Paige Gilster, 25, formerly of Kenyon, Minnesota was going to attend the fan-less Kentucky Derby tomorrow.  The 2013 Kenyon-Wanamingo High School graduate now is an Assistant Manager of Timber Town Stables in Lexington, Kentucky.  She and her father had a mare that gave birth to a horse entered in this year's Kentucky Derby.

Gilster tells KDHL unfortunately the horse, Finnick the Fierce was taken out of the race because the State Veterinarian thought he might have a sore leg.  The story is still amazing though and she's taking it in stride realizing it's all part of the horse racing business.  You can listen to the interview we did when the horse was scheduled to be in the #1 pole position at Churchill Downs in Louisville, Kentucky.

While at I-S-U Gilster worked in the horse barns as part of the equine program.  In the fall of 2013 she took her first trip to Lexington and fell in love with the Thoroughbred industry.  The class would take seven or eight Thoroughbred mares to Kentucky to breed, then bring them back to Iowa to foal them out.

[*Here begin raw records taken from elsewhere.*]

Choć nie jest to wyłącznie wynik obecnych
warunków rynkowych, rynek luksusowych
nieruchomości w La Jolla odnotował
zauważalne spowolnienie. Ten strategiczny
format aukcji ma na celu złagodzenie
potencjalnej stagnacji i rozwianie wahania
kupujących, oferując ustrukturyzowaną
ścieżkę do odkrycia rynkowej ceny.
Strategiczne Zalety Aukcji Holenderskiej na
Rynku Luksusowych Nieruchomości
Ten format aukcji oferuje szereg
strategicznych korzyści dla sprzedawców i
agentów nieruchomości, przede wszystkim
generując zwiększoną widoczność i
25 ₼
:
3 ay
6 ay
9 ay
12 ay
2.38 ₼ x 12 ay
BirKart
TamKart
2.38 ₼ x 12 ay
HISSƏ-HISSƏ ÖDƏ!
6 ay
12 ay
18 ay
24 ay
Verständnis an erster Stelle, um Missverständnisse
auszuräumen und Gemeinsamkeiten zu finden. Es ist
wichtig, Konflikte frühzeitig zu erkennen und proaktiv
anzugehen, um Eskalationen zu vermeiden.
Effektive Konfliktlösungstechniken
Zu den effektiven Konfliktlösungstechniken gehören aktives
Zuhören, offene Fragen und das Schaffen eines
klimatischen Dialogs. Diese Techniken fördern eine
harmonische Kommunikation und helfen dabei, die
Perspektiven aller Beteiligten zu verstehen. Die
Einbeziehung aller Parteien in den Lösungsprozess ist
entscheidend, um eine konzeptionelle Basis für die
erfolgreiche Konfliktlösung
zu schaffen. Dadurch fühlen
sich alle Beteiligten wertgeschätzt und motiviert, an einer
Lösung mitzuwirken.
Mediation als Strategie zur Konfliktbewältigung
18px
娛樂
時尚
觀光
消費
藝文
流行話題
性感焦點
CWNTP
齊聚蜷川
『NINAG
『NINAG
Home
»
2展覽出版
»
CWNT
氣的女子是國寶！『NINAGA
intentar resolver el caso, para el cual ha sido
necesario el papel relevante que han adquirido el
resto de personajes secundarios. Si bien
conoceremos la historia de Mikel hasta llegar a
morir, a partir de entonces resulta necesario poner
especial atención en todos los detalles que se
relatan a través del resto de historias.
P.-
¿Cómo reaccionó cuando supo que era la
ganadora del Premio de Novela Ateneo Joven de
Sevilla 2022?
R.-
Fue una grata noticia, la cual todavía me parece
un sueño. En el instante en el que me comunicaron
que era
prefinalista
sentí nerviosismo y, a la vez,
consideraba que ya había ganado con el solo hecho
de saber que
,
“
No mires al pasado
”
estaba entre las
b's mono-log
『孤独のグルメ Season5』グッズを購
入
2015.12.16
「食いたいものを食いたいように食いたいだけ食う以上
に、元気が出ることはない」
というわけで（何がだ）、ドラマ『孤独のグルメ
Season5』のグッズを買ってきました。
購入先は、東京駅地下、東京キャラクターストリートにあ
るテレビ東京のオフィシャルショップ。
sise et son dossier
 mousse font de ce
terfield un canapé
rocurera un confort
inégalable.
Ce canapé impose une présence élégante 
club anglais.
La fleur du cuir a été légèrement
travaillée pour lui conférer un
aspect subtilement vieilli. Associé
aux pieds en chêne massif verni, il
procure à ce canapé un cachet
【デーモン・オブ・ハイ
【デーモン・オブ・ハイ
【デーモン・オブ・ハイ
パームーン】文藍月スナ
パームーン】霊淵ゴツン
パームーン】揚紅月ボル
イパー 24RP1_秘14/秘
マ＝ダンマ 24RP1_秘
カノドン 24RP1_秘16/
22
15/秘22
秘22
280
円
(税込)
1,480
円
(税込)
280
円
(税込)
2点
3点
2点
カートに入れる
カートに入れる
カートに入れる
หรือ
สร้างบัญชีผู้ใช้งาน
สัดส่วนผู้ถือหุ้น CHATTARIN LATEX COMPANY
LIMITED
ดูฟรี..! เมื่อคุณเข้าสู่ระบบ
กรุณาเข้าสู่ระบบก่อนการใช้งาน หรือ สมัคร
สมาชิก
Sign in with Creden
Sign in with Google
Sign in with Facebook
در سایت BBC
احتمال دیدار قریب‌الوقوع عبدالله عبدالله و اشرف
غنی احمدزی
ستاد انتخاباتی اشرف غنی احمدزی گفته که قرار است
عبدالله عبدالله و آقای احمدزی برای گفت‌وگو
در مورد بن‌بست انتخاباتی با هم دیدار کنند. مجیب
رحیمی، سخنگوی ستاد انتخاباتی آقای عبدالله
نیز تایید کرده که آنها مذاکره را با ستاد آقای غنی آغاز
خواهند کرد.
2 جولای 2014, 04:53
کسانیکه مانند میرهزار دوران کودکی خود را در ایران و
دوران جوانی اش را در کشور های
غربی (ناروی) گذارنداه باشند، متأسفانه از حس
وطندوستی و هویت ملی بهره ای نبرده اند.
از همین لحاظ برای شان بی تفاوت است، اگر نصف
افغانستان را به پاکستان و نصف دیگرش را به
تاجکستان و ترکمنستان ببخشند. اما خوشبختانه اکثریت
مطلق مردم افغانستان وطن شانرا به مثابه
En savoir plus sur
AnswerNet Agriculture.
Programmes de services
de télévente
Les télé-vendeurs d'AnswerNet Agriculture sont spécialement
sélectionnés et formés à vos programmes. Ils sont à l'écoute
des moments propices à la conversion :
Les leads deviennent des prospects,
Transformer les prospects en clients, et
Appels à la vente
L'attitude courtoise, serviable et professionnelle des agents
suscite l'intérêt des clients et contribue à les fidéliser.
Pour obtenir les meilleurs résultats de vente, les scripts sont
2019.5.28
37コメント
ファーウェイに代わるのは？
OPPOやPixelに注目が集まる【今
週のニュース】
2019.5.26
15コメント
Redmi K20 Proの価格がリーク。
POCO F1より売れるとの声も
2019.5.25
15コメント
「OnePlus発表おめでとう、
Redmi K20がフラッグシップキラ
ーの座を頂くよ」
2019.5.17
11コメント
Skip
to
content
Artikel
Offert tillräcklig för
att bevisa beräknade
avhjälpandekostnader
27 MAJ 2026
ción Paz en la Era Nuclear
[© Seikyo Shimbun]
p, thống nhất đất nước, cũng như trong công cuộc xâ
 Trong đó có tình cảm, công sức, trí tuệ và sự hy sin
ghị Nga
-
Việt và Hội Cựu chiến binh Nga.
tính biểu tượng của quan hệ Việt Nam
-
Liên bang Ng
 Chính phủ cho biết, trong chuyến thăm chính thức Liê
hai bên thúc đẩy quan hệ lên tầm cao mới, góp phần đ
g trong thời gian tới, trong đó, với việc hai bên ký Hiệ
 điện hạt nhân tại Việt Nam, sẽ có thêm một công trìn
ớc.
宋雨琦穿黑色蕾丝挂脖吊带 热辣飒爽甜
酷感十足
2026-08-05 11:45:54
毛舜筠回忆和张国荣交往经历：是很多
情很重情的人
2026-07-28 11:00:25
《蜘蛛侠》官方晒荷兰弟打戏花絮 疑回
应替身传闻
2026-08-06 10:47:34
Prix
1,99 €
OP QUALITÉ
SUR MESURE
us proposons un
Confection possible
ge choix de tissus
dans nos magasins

"I really fell in love with the breeding and creating the race horses.  So I worked in the horse barns my entire college career.  Right after I got back from Lexington I told my dad (Jeff), for my birthday the next year I wanted to go down to the big September Keeneland sale.  Every year Keeneland Race Track holds a huge yearling sale where they catalog about 3,000 horses and buyers from all over the world come to spend a lot of money."

Gilster added, "I think last year the sale topper was over 8.2 million dollars and there are other horses that top a million dollars as well.  I told dad I want to make horses and sell at the high levels and race at the high levels.  So in November of 2014 my father and I started Blue-Sky Stables.  In the spring of 2015 we got our first horse, Southern Classic at a rescue facility in North Dakota and purchased the mare for $500."

In 2016, Paige bred her new broodmare to Dialed In.  The result was a colt with a bad eye that she and her father named Finnick the Fierce.

"I was there when Finnick was born and my vet Dr. Arnaldo Monge took an interest in the foal, bought it and took out it's eye.  He told me after the surgery the horse must have been in some discomfort previously because it was a more spirited horse following the surgery."

Having the #1 position isn't as good as it sounds.  Gilster explains those in the horse racing industry say, "He drew the rail. He's going to have 17 horses trying to pinch him in to get to that rail because it's the quickest way to the finish line.

She says a one eyed horse has raced in the Kentucky Derby before, "Most recently in 2017 and ironically from the #1 post position.  I think this will be the fourth time in the history of the Derby.  It's very special to us obviously and it's something that is a little bit different because Fin has probably had no vision since birth and  the other horses lost their vision while training or older."

I asked Paige how much of the horse racing business is the breeding and she replied, "It's the start of the whole thing.  It's hard to put a percentage on it because you wouldn't have the race horses if there wasn't breeders creating these.  There are multiple steps involved.  The breeding, the sales and the training.  Multiple aspects but it's really the backbone of the industry."

She added, "I really love the bloodlines and looking at two horses and trying to determine what their offspring is going to be.  Deciding what the best route to go would be for the buck.  Obviously we have stallions in Kentucky alone that range from $1,000 to $150,000 in a stud fee."

The mare purchased for $500 might bring $100,000 now after being the mother of a Kentucky Derby runner so Paige and her father are considering selling Southern Classic.  The stallion (Dialed In) stud fee was $7,500 when they arranged the breeding and a year later was $30,000.

I asked the Kenyon-Wanamingo High School graduate how the name was chosen.  "I had called him Fin from birth. When he would be stubborn with me it became Finnick and I had a conversation with my dad about naming the horse.  He asked what are you thinking and I said it needs to be something strong, or fierce, something that's just powerful."

"Dad responded with, it needs to roll off the tongue when it comes down the stretch.  It needs to sound good as he's coming to the finish line.  I said what about Finnick the Fierce and he said yes that's the one we're going to choose."

Accomplished jockey Martin Garcia was going to ride Finnick the Fierce Saturday in a year where a number of the top jockeys have chosen to stay away because of the COVID-19 pandemic.  "He loves Fin just as much as we do and he asked us if he could ride him during the Derby.  We were all for it.  We were very excited for Martin to be on him.

"It really is a dream come true and it's a dream come true much earlier than we ever anticipated."  Well that dream is being pushed back a bit but Gilster

Finnick the Fierce was 50 to 1 to win the Kentucky Derby. Unfortunately that won't happen this year.